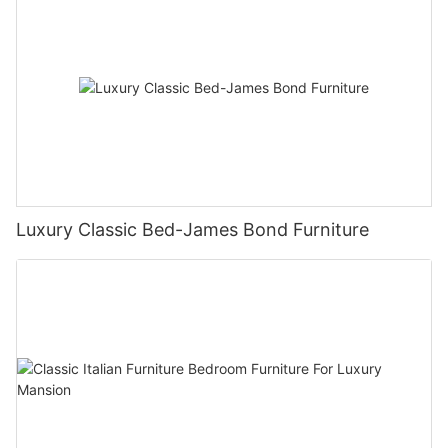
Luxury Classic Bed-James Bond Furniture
* * *
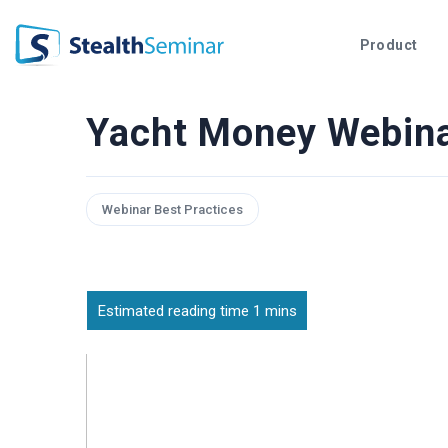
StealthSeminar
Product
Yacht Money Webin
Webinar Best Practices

*What the exercise asks*:
In the listing above, start at the line with "StealthSeminar", go on through the line with "Webinar Best Practices", and copy each of those lines exactly; leave out all the rest.

*Your solution*:
StealthSeminar
Product
Yacht Money Webin
Webinar Best Practices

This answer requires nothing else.